Read Batman 4 - Batman & Robin Online
Authors: Michael Jan Friedman
“Right you are.” Bruce unfolded his napkin and placed it on his lap. “Let’s dig in.”
He was just picking up his knife and fork when he caught a glimpse of something through the window. Turning to it, he saw a beam of light stabbing at the lowermost layer of clouds.
Where the light made contact, there was a black shape. The shape of a bat, its wings outstretched as if in flight. Bruce knew it all too well.
And since he’d come to live with the billionaire, Dick knew it, too. He followed Bruce’s gaze, saw what he was looking at, then took a last, lingering look at his dinner.
“We go?” he asked. It wasn’t really a question.
“We go,” Bruce said, confirming it anyway.
Together, they put their napkins on the table and traversed the ample interior of Wayne Manor. Circumnavigating the magnificent central stairway, they made their way to the study at the far end of the house.
Inside it, there was a grandfather clock, its face open and exposed. It said 6:51. But Bruce reset its hands to 10:47—a time that had great significance for him. After all, it was the hour and minute at which his parents had died.
The clock swung aside, revealing itself as a disguised door. Beyond, there was a dimly lit cascade of stone stairs that wound down into what seemed like the bowels of the earth. Bruce descended with Dick right behind him, the clock door closing automatically in their wake.
Their footfalls echoed as they followed the winding of the stair. Finally, it deposited them on the floor of a cavern—a place where the stalagmites had long since been cleared away, but sharp stalactites still hung overhead.

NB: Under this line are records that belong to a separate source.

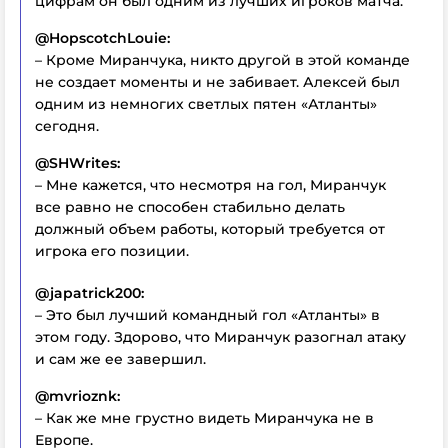
цифрам он был одним из лучших игроков матча.
@HopscotchLouie:
– Кроме Миранчука, никто другой в этой команде
не создает моменты и не забивает. Алексей был
одним из немногих светлых пятен «Атланты»
сегодня.
@SHWrites:
– Мне кажется, что несмотря на гол, Миранчук
все равно не способен стабильно делать
должный объем работы, который требуется от
игрока его позиции.
@japatrick200:
– Это был лучший командный гол «Атланты» в
этом году. Здорово, что Миранчук разогнал атаку
и сам же ее завершил.
@mvrioznk:
– Как же мне грустно видеть Миранчука не в
Европе.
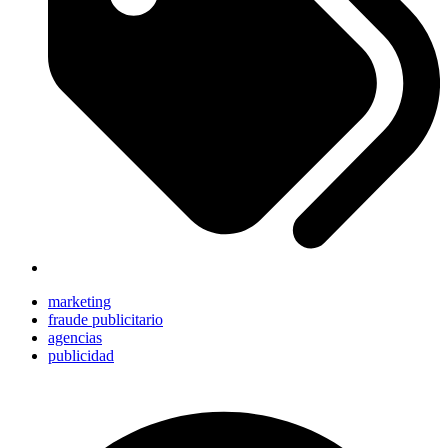
marketing
fraude publicitario
agencias
publicidad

A cavern where a huge copper penny gleamed under the glare of suspended lights. Where a vast array of computer consoles sat beneath three large screens, monitoring all that went on in nearby Gotham City and its environs.
This was the Batcave, known to only a few people in the entire world. Home to a creature of the night most people still didn’t believe in. But Bruce Wayne believed.
He had to. He was that creature.
Crossing the floor of the cave, Bruce headed for his costume vault. Removing his clothes in semidarkness, the billionaire reached for the nearest of the several uniforms hanging in front of him.
Though it looked like black rubber, it was actually a suit of lightweight, flexible armor, molded to the contours of his body. There was a bat emblazoned on his chest, just like the bat he’d seen against the clouds.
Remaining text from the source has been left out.